Task. Would you show every line from the records that holds "iestatiet"?

Page segmentation data
************

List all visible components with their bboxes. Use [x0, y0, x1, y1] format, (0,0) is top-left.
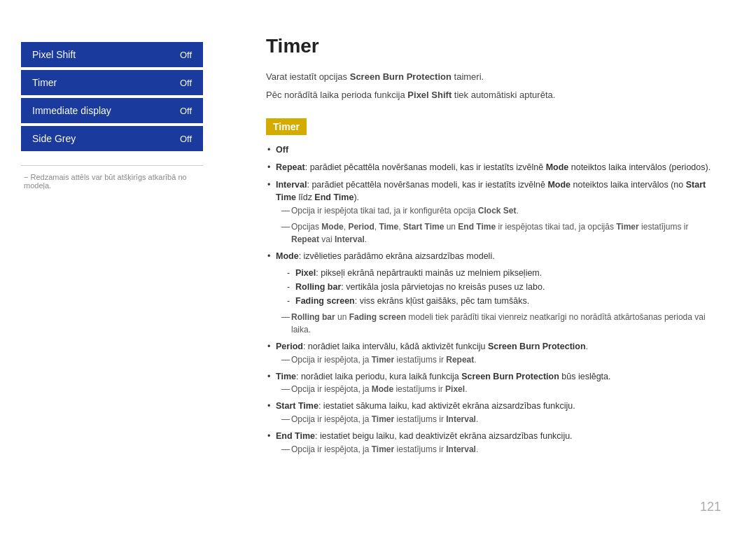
list-item-mode: Mode: izvēlieties parādāmo ekrāna aizsar… [266, 250, 714, 336]
menu-item-immediate-display[interactable]: Immediate display Off [21, 98, 203, 123]
menu-value-immediate-display: Off [180, 106, 192, 116]
mode-sub-list: Pixel: pikseļi ekrānā nepārtraukti mainā… [286, 266, 714, 308]
section-heading: Timer [266, 118, 307, 135]
menu-value-side-grey: Off [180, 134, 192, 144]
menu-label-side-grey: Side Grey [32, 133, 76, 144]
intro-line-1: Varat iestatīt opcijas Screen Burn Prote… [266, 70, 714, 84]
note-rolling-fading: Rolling bar un Fading screen modeli tiek… [276, 311, 714, 336]
menu-value-pixel-shift: Off [180, 50, 192, 60]
sub-fading-screen: Fading screen: viss ekrāns kļūst gaišāks… [286, 294, 714, 308]
intro-line-2: Pēc norādītā laika perioda funkcija Pixe… [266, 88, 714, 102]
sub-pixel: Pixel: pikseļi ekrānā nepārtraukti mainā… [286, 266, 714, 280]
list-item-period: Period: norādiet laika intervālu, kādā a… [266, 340, 714, 366]
menu-value-timer: Off [180, 78, 192, 88]
menu-item-side-grey[interactable]: Side Grey Off [21, 126, 203, 151]
menu-label-pixel-shift: Pixel Shift [32, 49, 76, 60]
note-start-time: Opcija ir iespējota, ja Timer iestatījum… [276, 413, 714, 426]
note-period: Opcija ir iespējota, ja Timer iestatījum… [276, 353, 714, 366]
note-time: Opcija ir iespējota, ja Mode iestatījums… [276, 383, 714, 395]
menu-item-timer[interactable]: Timer Off [21, 70, 203, 95]
menu-label-immediate-display: Immediate display [32, 105, 111, 116]
list-item-end-time: End Time: iestatiet beigu laiku, kad dea… [266, 430, 714, 456]
main-content: Timer Varat iestatīt opcijas Screen Burn… [224, 0, 756, 534]
page-number: 121 [700, 500, 721, 514]
sidebar-divider [21, 165, 203, 166]
menu-label-timer: Timer [32, 77, 57, 88]
sidebar: Pixel Shift Off Timer Off Immediate disp… [0, 0, 224, 534]
page-title: Timer [266, 35, 714, 57]
sidebar-note: − Redzamais attēls var būt atšķirīgs atk… [21, 173, 203, 190]
note-end-time: Opcija ir iespējota, ja Timer iestatījum… [276, 443, 714, 456]
list-item-time: Time: norādiet laika periodu, kura laikā… [266, 370, 714, 396]
list-item-repeat: Repeat: parādiet pēcattēla novēršanas mo… [266, 161, 714, 174]
content-list: Off Repeat: parādiet pēcattēla novēršana… [266, 143, 714, 456]
sub-rolling-bar: Rolling bar: vertikāla josla pārvietojas… [286, 280, 714, 294]
menu-item-pixel-shift[interactable]: Pixel Shift Off [21, 42, 203, 67]
note-repeat-interval: Opcijas Mode, Period, Time, Start Time u… [276, 220, 714, 246]
list-item-off: Off [266, 143, 714, 157]
list-item-start-time: Start Time: iestatiet sākuma laiku, kad … [266, 400, 714, 426]
note-clock-set: Opcija ir iespējota tikai tad, ja ir kon… [276, 204, 714, 217]
list-item-interval: Interval: parādiet pēcattēla novēršanas … [266, 178, 714, 246]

************

Result.
list-item-end-time: End Time: iestatiet beigu laiku, kad dea… [266, 430, 714, 456]
list-item-start-time: Start Time: iestatiet sākuma laiku, kad … [266, 400, 714, 426]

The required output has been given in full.